#### Task requirements
Could you repeat exactly the lines from the one containing "Drehbuch von Mark Herman" through the last line of the records, with no pictures?
╭─ Given records
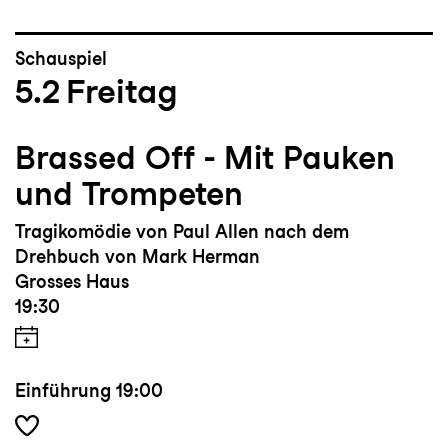
Schauspiel
5.2
Freitag
Brassed Off - Mit Pauken
und Trompeten
Tragikomödie von Paul Allen nach dem
Drehbuch von Mark Herman
Grosses Haus
19:30
Einführung
19:00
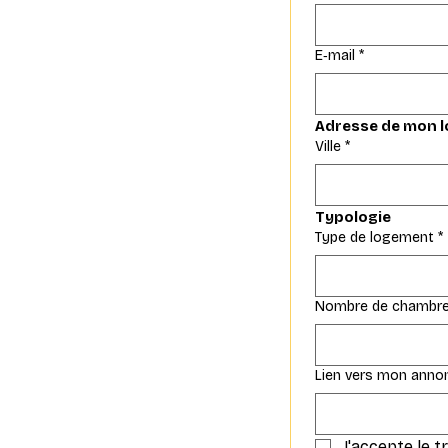
E‑mail
*
Adresse de mon 
Ville
*
Typologie
Type de logement
*
Nombre de chambr
Lien vers mon annon
J'accepte le 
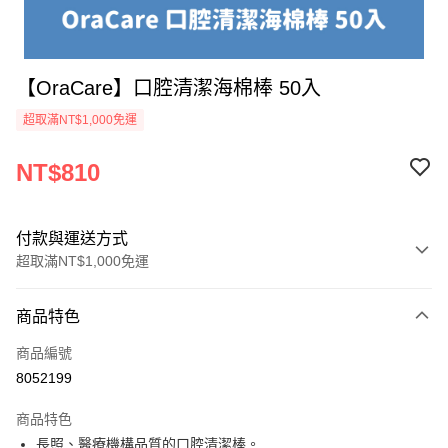
【OraCare】口腔清潔海棉棒 50入
超取滿NT$1,000免運
NT$810
付款與運送方式
超取滿NT$1,000免運
付款方式
商品特色
信用卡一次付款
商品編號
信用卡分期付款
8052199
3 期 0 利率 每期
NT$270
21家銀行
商品特色
6 期 0 利率 每期
NT$135
21家銀行
合作金庫商業銀行
第一商業銀行
長照、醫療機構品質的口腔清潔棒。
╰─
#### Expected answer
Drehbuch von Mark Herman
Grosses Haus
19:30
Einführung
19:00
E‑mail
*
Adresse de mon 
Ville
*
Typologie
Type de logement
*
Nombre de chambr
Lien vers mon annon
J'accepte le 
【OraCare】口腔清潔海棉棒 50入
超取滿NT$1,000免運
NT$810
付款與運送方式
超取滿NT$1,000免運
付款方式
商品特色
信用卡一次付款
商品編號
信用卡分期付款
8052199
3 期 0 利率 每期
NT$270
21家銀行
商品特色
6 期 0 利率 每期
NT$135
21家銀行
合作金庫商業銀行
第一商業銀行
長照、醫療機構品質的口腔清潔棒。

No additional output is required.